|
During my presentation "Machine Learning Empowered by Python", I created a real-time digit recognition demo. In order to make the system more robust, I had to manually extract features from images and train my system. Is there any algorithm to discover the best set of features from raw data and class information? |
|
Deep learning architectures such as stacked Restricted Boltzmann Machines or stached autoencoders leverage an unsupervised pre-training phase that can be understood as data-driven feature extraction. If you further know that your samples are 2D pictures, blending the afore mentioned models convolutional layers might further reduce the number of parameters to fit and bring some shift invariance. |
|
Taking the question "Is there any algorithm to discover the BEST set of features from raw data and class information?" literally, the answer is NO. Any algorithm for feature extraction, supervised or unsupervised, is extracting features under some set of assumptions, which may or may not be optimal for your problem. More to the point, if you have deep knowledge of a particular domain, you will often do better at defining features manually than any algorithm can do automatically. |
|
A good way of discovering good features is to learn the model using a subset of these features.
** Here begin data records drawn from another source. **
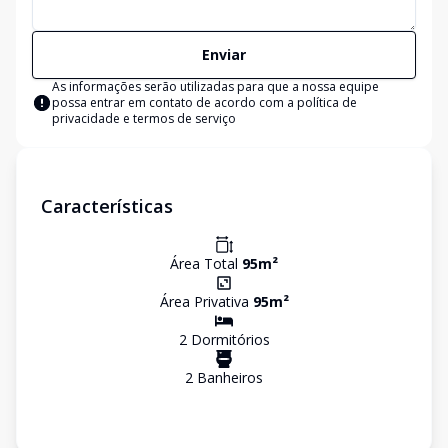
Enviar
As informações serão utilizadas para que a nossa equipe
possa entrar em contato de acordo com a
política de
privacidade e termos de serviço
Características
Área Total
95
m²
Área Privativa
95
m²
2
Dormitório
s
2
Banheiro
s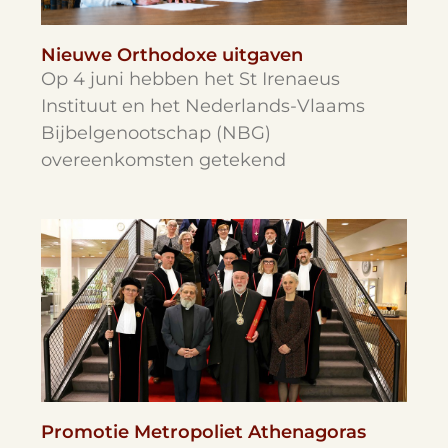
Nieuwe Orthodoxe uitgaven
Op 4 juni hebben het St Irenaeus
Instituut en het Nederlands-Vlaams
Bijbelgenootschap (NBG)
overeenkomsten getekend
Promotie Metropoliet Athenagoras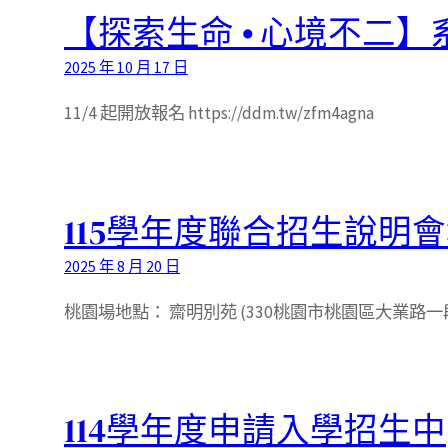
【探索生命 ⦁ 心境不二】
2025 年 10 月 17 日
11/4 起開放報名 https://ddm.tw/zfm4agna
115學年度聯合招生說明
2025 年 8 月 20 日
桃園場地點： 齋明別苑 (330桃園市桃園區大業路一段361
114學年度申請入學招生中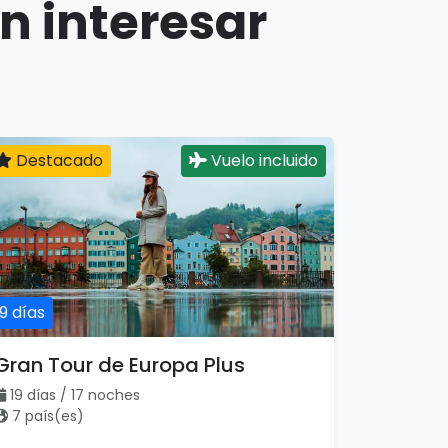
n interesar
Destacado
Vuelo incluido
19 días
Gran Tour de Europa Plus
19 días / 17 noches
7 país(es)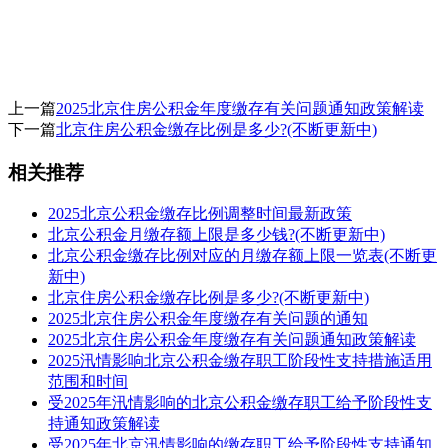
上一篇
2025北京住房公积金年度缴存有关问题通知政策解读
下一篇
北京住房公积金缴存比例是多少?(不断更新中)
相关推荐
2025北京公积金缴存比例调整时间最新政策
北京公积金月缴存额上限是多少钱?(不断更新中)
北京公积金缴存比例对应的月缴存额上限一览表(不断更
新中)
北京住房公积金缴存比例是多少?(不断更新中)
2025北京住房公积金年度缴存有关问题的通知
2025北京住房公积金年度缴存有关问题通知政策解读
2025汛情影响北京公积金缴存职工阶段性支持措施适用
范围和时间
受2025年汛情影响的北京公积金缴存职工给予阶段性支
持通知政策解读
受2025年北京汛情影响的缴存职工给予阶段性支持通知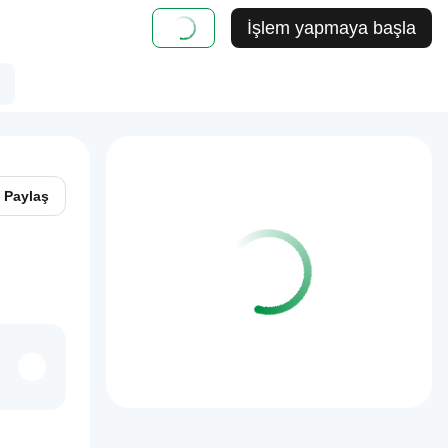
İşlem yapmaya başla
Paylaş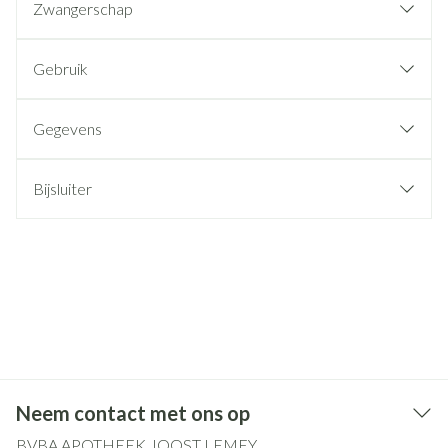
Zwangerschap
Gebruik
Gegevens
Bijsluiter
Neem contact met ons op
BVBA APOTHEEK JOOST LEMEY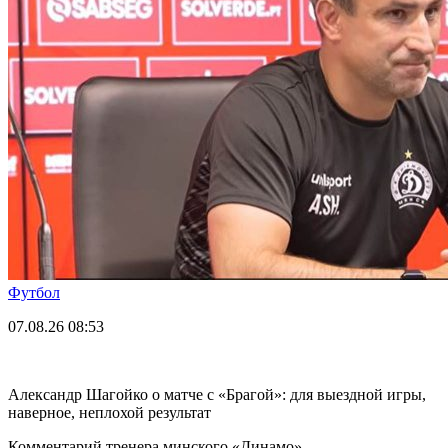
Футбол
07.08.26
08:53
Александр Шагойко о матче с «Брагой»: для выездной игры,
наверное, неплохой результат
Комментарий тренера минского «Динамо».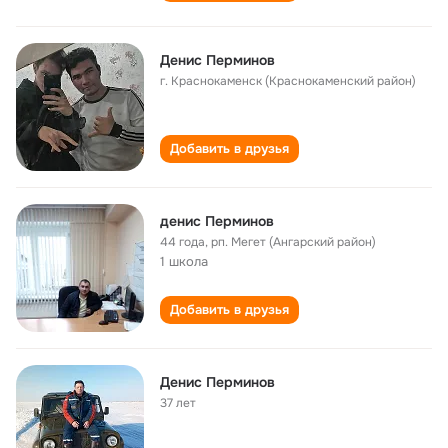
Денис Перминов
г. Краснокаменск (Краснокаменский район)
Добавить в друзья
денис Перминов
44 года
,
рп. Мегет (Ангарский район)
1 школа
Добавить в друзья
Денис Перминов
37 лет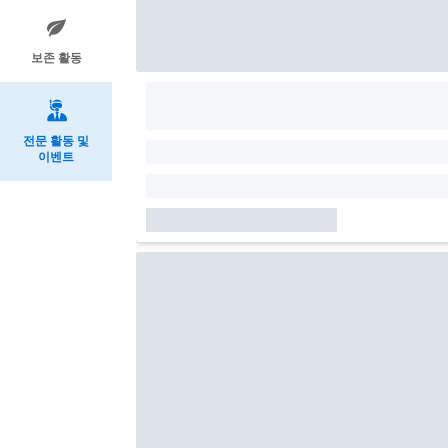
보존 활동
전문 활동 및
이벤트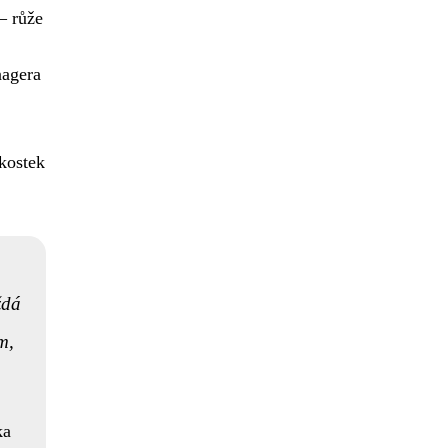
– růže
nagera
 kostek
ždá
m,
ka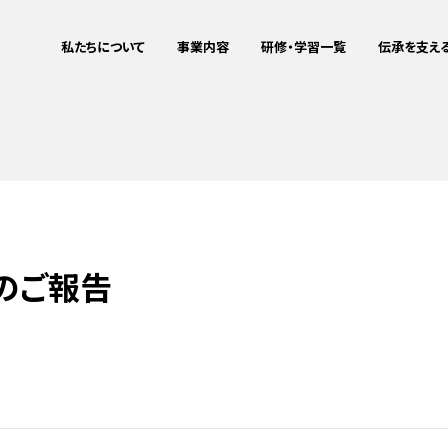
私たちについて
事業内容
研修・学習一覧
伝承を支え
ミッション・ビジョン
震災伝承
企業研修をお
これまでの
私たちについて
事業内容
研修・学習一覧
伝承を支える
メディア掲載情報
地域づくりサポート
教育旅行をお
aboutus
Project
Training
Training
被災者支援連携
詳細
詳細
詳細
詳細
IT事業
のご報告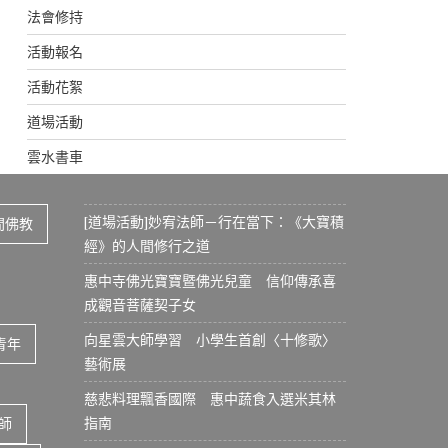
法會修持
活動報名
活動花絮
道場活動
雲水書車
[道場活動]妙宥法師－行在當下：《大寶積
間佛教
經》的人間修行之道
惠中寺佛光寶寶暨佛光兒童 信仰傳承喜
成觀音菩薩契子女
向星雲大師學習 小學生首創〈十修歌〉
青年
藝術展
慈悲料理飄香國際 惠中蔬食入選米其林
指南
師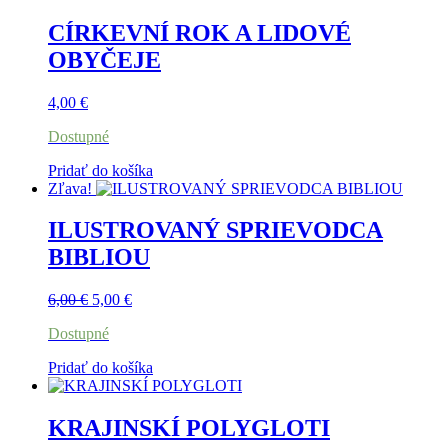
CÍRKEVNÍ ROK A LIDOVÉ
OBYČEJE
4,00
€
Dostupné
Pridať do košíka
Zľava!
ILUSTROVANÝ SPRIEVODCA
BIBLIOU
Pôvodná
Aktuálna
6,00
€
5,00
€
cena
cena
Dostupné
bola:
je:
6,00 €.
5,00 €.
Pridať do košíka
KRAJINSKÍ POLYGLOTI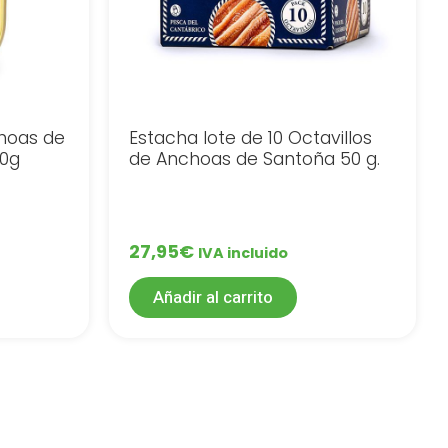
hoas de
Estacha lote de 10 Octavillos
20g
de Anchoas de Santoña 50 g.
27,95
€
IVA incluido
Añadir al carrito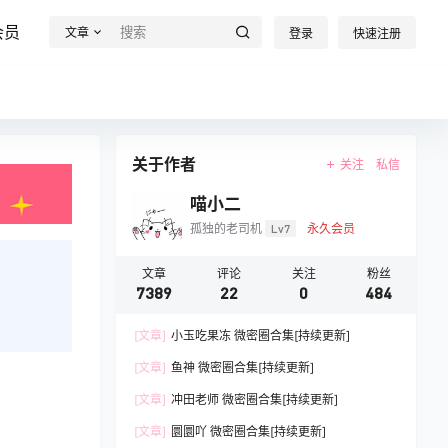
会员
文章
登录
快速注册
关于作者
关注
私信
喵小二
孤独的老司机
Lv7
永久会员
文章
评论
关注
粉丝
7389
22
0
484
[文章]
小玉吃果冻 微密圈合集[持续更新]
[文章]
鱼神 微密圈合集[持续更新]
[文章]
冲田老师 微密圈合集[持续更新]
[文章]
圜圜吖 微密圈合集[持续更新]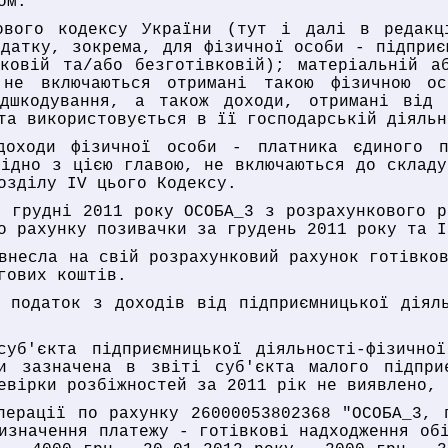
ом.
ового кодексу України (тут і далі в редакц
одатку, зокрема, для фізичної особи - підприє
ковій та/або безготівковій); матеріальній а
не включаються отримані такою фізичною ос
ідшкодування, а також доходи, отримані від 
та використовується в її господарській діяльн
оходи фізичної особи - платника єдиного п
гідно з цією главою, не включаються до складу
озділу IV цього Кодексу.
в грудні 2011 року ОСОБА_3 з розрахункового р
о рахунку позивачки за грудень 2011 року та І
внесла на свій розрахунковий рахунок готівко
гових коштів.
 податок з доходів від підприємницької діял
суб'єкта підприємницької діяльності-фізично
и зазначена в звіті суб'єкта малого підприє
евірки розбіжностей за 2011 рік не виявлено, 
перації по рахунку 26000053802368 "ОСОБА_3, 
изначення платежу - готівкові надходження об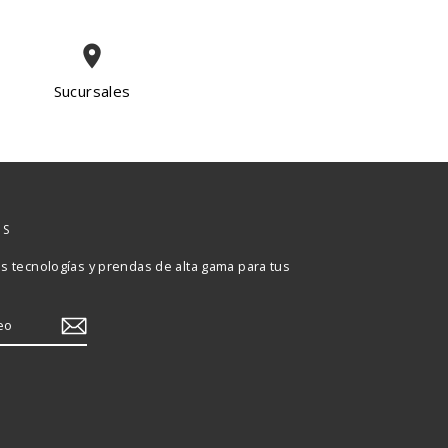
place
Sucursales
OS
 tecnologías y prendas de alta gama para tus
Albrook Mall
Metromall
Multiplaza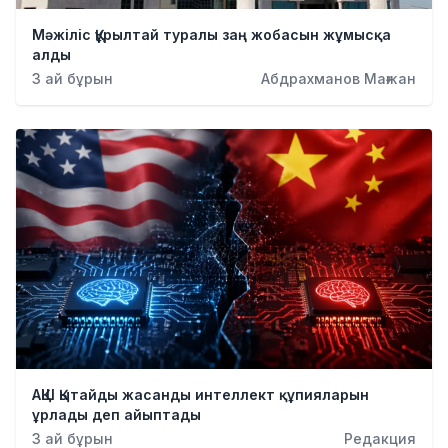
Мәжіліс Құрылтай туралы заң жобасын жұмысқа
алды
3 ай бұрын
Абдрахманов Мағжан
АҚШ Қытайды жасанды интеллект құпияларын
ұрлады деп айыптады
3 ай бұрын
Редакция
Then calculate the error or measure how well the model fits. You can then try adding one feature at a time and see if it decreases the error significantly. If it does, it is a good discriminative feature. This is a type of greedy matching pursuit for classification/regression with l1 regularization (if you have a fixed threshold for adding a given feature you can see that this algorithm is doing coordinate ascent on feature space with l1 regularization, as in http://citeseerx.ist.psu.edu/viewdoc/download?doi=10.1.1.149.5344&rep=rep1&type=pdf ). It can be good for feature selection but not so much for feature discovery.
(Jun 30 '10 at 19:49)
Alexandre Passos ♦
Agreed. I am still looking for an answer to the question posted.
(Jul 01 '10 at 01:06)
Aman
|
|
Some form of Principle Component Analysis can work well for selecting a small set of features from a larger set in a supervised learning environment. For example if you have 100 potential variables and you only want to use 40 of them, you can use some form of PCA to determine which of the variables have the most impact on your labeled results. There is a good PCA package as a part of numpy. http://folk.uio.no/henninri/pca_module/ I recommend using the SVD method. 5
If you know that there will be high multicollinearity in your feature set (e.g. overlapping blocks of HOGs), partial least squares is probably a better option. Specifically, whereas PCA solves max_{|r|=1} var(Xr), given a set of features X and labels Y, partial least squares solves max_{|r|=|s|=1} [cov(Xr, Ys)]^2; i.e. finding vectors that explain variance with respect to X and Y, instead of just X. It was put to good use in this state of the art human detection paper: http://www.umiacs.umd.edu/~lsd/papers/PLS-ICCV09.pdf. The paper's detection error tradeoff is the best so far.
(Jun 30 '10 at 19:28)
Tudor Achim
1
PCA does only a change of basis. From the moment you start discarding some of the Principal Axis (the ones with smaller eigenvalues), you have to know what you are doing, because they may actually be more discriminative than the ones with higher eigenvalues (the ones who capture most variance in the data). In other words, PCA can reduce the dimensionality of your data, but not necessarily in a way that helps perform a discriminative task afterwards.
(Jul 06 '10 at 05:54)
Hugo Penedones
Already upvoted Tudor, but I just want to underline that PLS is a really powerful method. Check out Locally weighted projection regression for example. Also, with regard to Hugo's answer, you may want to look at minor component analysis and (bayesian) eXtreme component analysis from Max Welling.
(Jul 06 '10 at 12:47)
osdf
|
|
Non-negative matrix factorization is supposed to do just about that. You have to specify the number of features you're looking for beforehand though. "Programming Collective Intelligence" by Tony Segaran had a pretty good chapter on it (I can't find much on the web, it's a relatively new technique). |
|
The Entropy of a feature might be a good way to assess its relevance to your classification task. |
|
There is a great recent graduate of Andrew Ng's, Honglak Lee, whose dissertation is on this topic and I believe in vision and speech he's had great success tackling this problem. I highly recommend everyone check out his work. In particular, Unsupervised feature learning for audioclassification using convolutional deep belief networks is recommended. |
What features did you manually define?